What Happens After the Project Ends: Rethinking Sustainability in Practice
A few years ago, I was closely involved in a project where air purifiers were installed along busy urban roads to address worsening air quality. The intention was sincere. The technology showed promise. For a while, the installations symbolised action and hope.
Then the funding cycle ended.
Gradually, the air purifiers stopped running. Maintenance became irregular. Operational costs went uncovered. Eventually, the units stood still, present, visible, but no longer functional.
When questions were raised, the government’s response was simple and honest: there was no budget to keep them running. Without internal financial provision, the only option left was to look for new external funding.
Over time, these installations became something else entirely. They turned into idle assets on public roads, often highlighted by the public as examples of “failed infrastructure.” What began as an innovative intervention quietly became a burden.
This experience stayed with me because it raised an uncomfortable but important question:
Are we designing projects to function as sustainable systems, or are we completing activities within a project window and hoping sustainability follows?
Where Good Ideas Lose Momentum
Projects like these rarely fall apart because of poor intent or weak design. They struggle in the space between installation and operation.
The air purifiers worked, technically. What was missing was a long-term operating model. Who would pay for electricity? Who would manage maintenance contracts? Who would respond when something failed?
Without a recurring budget line, clear ownership, or a transition plan, the assets slowly shifted from being solutions to becoming liabilities, not because they lacked value, but because their long-term requirements were never fully absorbed into the system meant to sustain them.
In many projects, sustainability is discussed towards the end, through handover notes, exit strategies, or final capacity-building sessions. In reality, sustainability cannot be retrofitted. It is shaped by early design decisions: technology choices, cost assumptions, institutional alignment, and financial planning.
When these decisions are driven mainly by funding timelines, the project’s lifespan often mirrors those timelines.
Why This Keeps Happening
Most development projects operate within three-to-five-year cycles. The challenges they address, air quality, public health, urban resilience, do not.
Governments, on the other hand, operate within constrained fiscal realities. Adding new recurring operational costs, especially for technology-heavy interventions, is rarely straightforward. Without early integration into budgets or schemes, even well-performing projects become difficult to sustain.
Looking back, the response *“we do not have the money to keep it running” *was not dismissive. It reflected a structural reality that the project design had not fully accounted for.
There is also a subtle tension between visibility and viability. Highly visible interventions attract attention and demonstrate action. But visibility alone does not guarantee longevity.
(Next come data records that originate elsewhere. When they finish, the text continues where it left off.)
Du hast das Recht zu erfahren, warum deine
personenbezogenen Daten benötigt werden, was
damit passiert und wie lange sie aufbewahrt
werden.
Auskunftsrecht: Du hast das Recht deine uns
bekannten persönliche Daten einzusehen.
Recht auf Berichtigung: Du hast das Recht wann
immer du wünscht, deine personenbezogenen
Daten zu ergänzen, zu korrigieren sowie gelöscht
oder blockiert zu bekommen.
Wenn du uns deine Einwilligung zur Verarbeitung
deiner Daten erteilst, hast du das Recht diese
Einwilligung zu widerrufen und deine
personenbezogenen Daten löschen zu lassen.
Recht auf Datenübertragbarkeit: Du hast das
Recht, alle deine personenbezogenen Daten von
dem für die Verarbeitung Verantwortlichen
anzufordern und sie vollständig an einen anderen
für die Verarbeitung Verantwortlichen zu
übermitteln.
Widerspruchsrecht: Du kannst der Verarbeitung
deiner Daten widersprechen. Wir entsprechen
The quieter work, budget integration, institutional processes, operational simplicity, is often what determines whether an intervention survives.
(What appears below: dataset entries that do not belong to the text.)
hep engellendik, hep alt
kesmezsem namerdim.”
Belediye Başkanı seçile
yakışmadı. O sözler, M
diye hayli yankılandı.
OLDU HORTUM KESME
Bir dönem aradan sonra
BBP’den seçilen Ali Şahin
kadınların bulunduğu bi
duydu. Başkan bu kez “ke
What This Experience Changed for Me
This project was not a failure. It was a lesson.
It reinforced that:
- installing assets is not the same as sustaining services
- external funding can enable innovation, but it cannot replace ownership
- without internal absorption, projects remain dependent, even when successful
- relying on future external funding is not a sustainability strategy
Most importantly, it highlighted that sustainability is not about extending funding, it is about designing for independence.
Rethinking Sustainability in Project Design
A simple shift in perspective can make a difference.
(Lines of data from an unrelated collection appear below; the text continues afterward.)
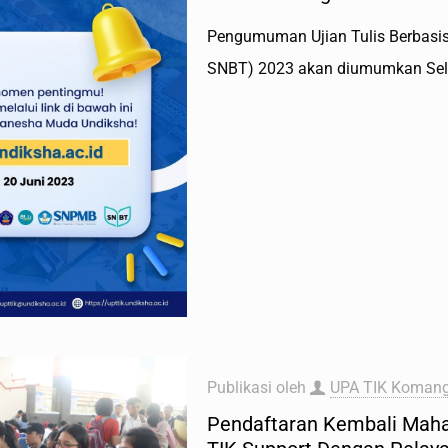
Pengumuman Ujian Tulis Berbasis
SNBT) 2023 akan diumumkan Sela
Publikasi oleh
UPA TIK Komang
Pendaftaran Kembali Mah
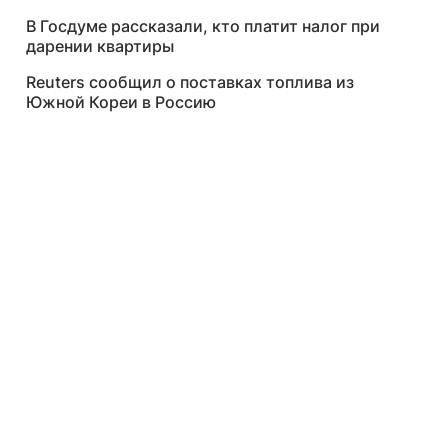
В Госдуме рассказали, кто платит налог при
дарении квартиры
Reuters сообщил о поставках топлива из
Южной Кореи в Россию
Instead of asking only “What can this project demonstrate?” it helps to ask, “What happens when the funding stops?”
If the honest answer is that the system cannot function, then the design itself needs rethinking.
Acknowledging operational costs early, aligning with existing institutional systems, and being realistic about what should or should not scale can prevent pilots from turning into long-term liabilities.
Not every intervention needs to become permanent infrastructure. Some pilots are meant to inform policy, test ideas, or build evidence. Being clear about that distinction helps manage expectations and protects institutions from unintended burdens.
A Closing Reflection
The air purifiers on the road did not fail because the idea was wrong. They struggled because the system around them was not designed to carry them forward.
This experience clarified something fundamental for me:
Sustainability is not about whether a project ends, all projects do. It is about whether what remains can stand on its own.
As professionals working in sustainable development and urban management, our role is not just to deliver projects, but to design interventions that survive beyond us.
Because when the money stops, and it always does, the design choices we made at the beginning are the ones that remain.